Nur einmal gelang es dem SCN bei neun Überzahlspielen, nach 20 Sekunden Zeitstrafe für die Gäste ein Tor gegen Nürnberg zu erzielen. „Ein Mann mehr“ im Wasserball bedeutet im Normalfall fast einen sicheren Treffer für die Angreifer. Doch den Neustadtern fehlte es an Mut und Kraft, um auch einmal überraschende Aktionen zu starten. Das Spiel war zu statisch, der Ball lief durch die Reihen in Überzahl, doch der Abschluss fehlte. Die SCN-Konter gingen regelmäßig ins Leere. Die Angreifer schwammen nicht konsequent nach vorne, so hatte sich die gegnerische Abwehr schnell formiert.

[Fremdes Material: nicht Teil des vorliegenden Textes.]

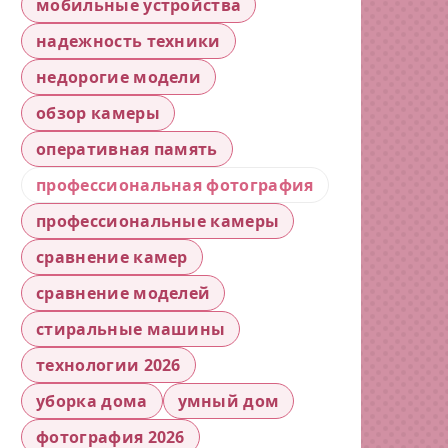
мобильные устройства
надежность техники
недорогие модели
обзор камеры
оперативная память
профессиональная фотография
профессиональные камеры
сравнение камер
сравнение моделей
стиральные машины
технологии 2026
уборка дома
умный дом
фотография 2026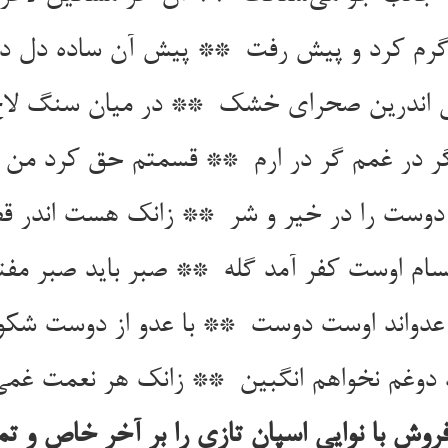
وش با نوایی اسپان تازی را بر آخر خاص و تمن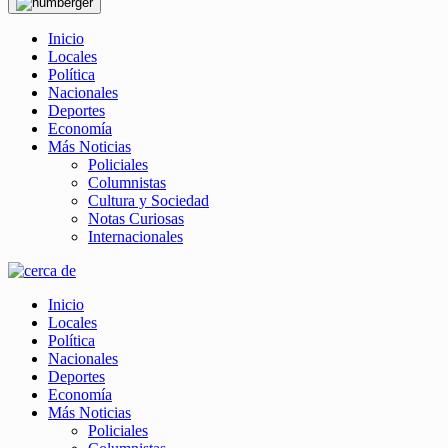
Inicio
Locales
Política
Nacionales
Deportes
Economía
Más Noticias
Policiales
Columnistas
Cultura y Sociedad
Notas Curiosas
Internacionales
Inicio
Locales
Política
Nacionales
Deportes
Economía
Más Noticias
Policiales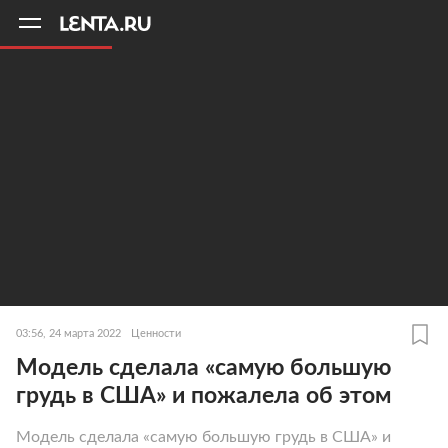
11
A
03:56, 24 марта 2022
Ценности
Модель сделала «самую большую
грудь в США» и пожалела об этом
Модель сделала «самую большую грудь в США» и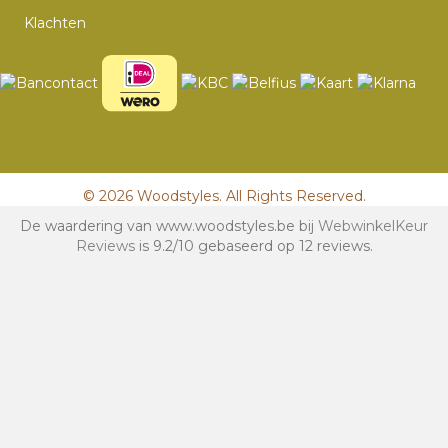
Klachten
© 2026 Woodstyles. All Rights Reserved.
De waardering van www.woodstyles.be bij
WebwinkelKeur
Reviews
is 9.2/10 gebaseerd op 12 reviews.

Timo van der Bosch nach dem Spiel: „Wir haben ein schlechtes Spiel gemacht. Dabei haben wir gegen Würzburg im Pokal und gegen Cannstatt doch gezeigt, dass wir anders spielen können. Es geht nicht, dass sich alles auf mich konzentriert. Ich erwarte mehr Eigeninitiative und mehr Spielwitz von den anderen.“ Immerhin steht van der Bosch jetzt mit 36 Toren an der Spitze der Torjägertabelle, Matthias Held folgt mit 21 Treffern auf Rang drei. Er verwandelte diesmal zwei Fünfmeter sicher. Außer van der Bosch waren die beiden Torhüter Joona Vagts und Hendrik Hummel in Normalform. Vagts bestritt nach rund zwei Monaten Pause wieder ein Spiel und hatte trotz Trainingsrückstands einige starke Momente. „Ja, ich denke, es lief wieder ganz gut“, war auch sein eigener Eindruck. Im letzten Viertel kam Hummel ins Gehäuse, um weitere Spielpraxis zu sammeln. Er parierte sogar einen Fünfmeter, musste dann allerdings doch den Ball aus dem Netz holen, weil der Nachschuss im Tor landete.

Anstrengende Pressdeckung

SCN-Kenner wie Peter Jacqué oder Lars Ananias bestätigten den Eindruck, dass es diesmal eine schlechte Leistung des SCN war. Trainer Thorsten Preuß wollte sein Team nicht zu sehr kritisieren. „Viele Spieler waren ermüdet, sie wollten oft ausgewechselt werden. Ich konnte daher auch nicht von ihnen verlangen, dass sie mehr in die gegnerische Angriffszone einschwimmen sollen. Ein Grund war auch die anstrengende Pressdeckung, also die enge Verteidigung der Nürnberger.“ So sah der Coach „ein Krampfspiel“. Aber er habe nie den Eindruck gehabt, dass die Partie verloren gehen könnte. Allerdings sei in der Tat das Spiel zu sehr auf Timo van der Bosch abgestimmt gewesen. Dazu seien einige schlechte Anspiele auf ihn gekommen, die Pässe seien zu hoch gespielt worden. Nach der Partie klagten sowohl Matthias Held als auch van der Bosch über leichte Beschwerden in den Oberschenkeln, die sie als Zerrungen bezeichneten.

Für Trainer Preuß müssten neben weiteren Schussübungen und taktischen Varianten in dieser Woche auch einige Streicheleinheiten für das Selbstbewusstsein auf dem Plan stehen. Ein konsequentes Nach-vorne-Schwimmen und der Mut zu überraschenden Aktionen und Schüssen sollte dabei betont werden. Wichtig wird im Hinblick auf das Pokalspiel auch sein, ob Xaver Schädler wieder an Bord ist und Held sowie van der Bosch ihrer Verletzungen auskurieren. Dann steht der Hoffnung auf einen spannenden Pokalknüller nichts im Wege – ganz nach dem Motte „nach einer misslungenen Generalprobe folgt eine gelungene Premiere“.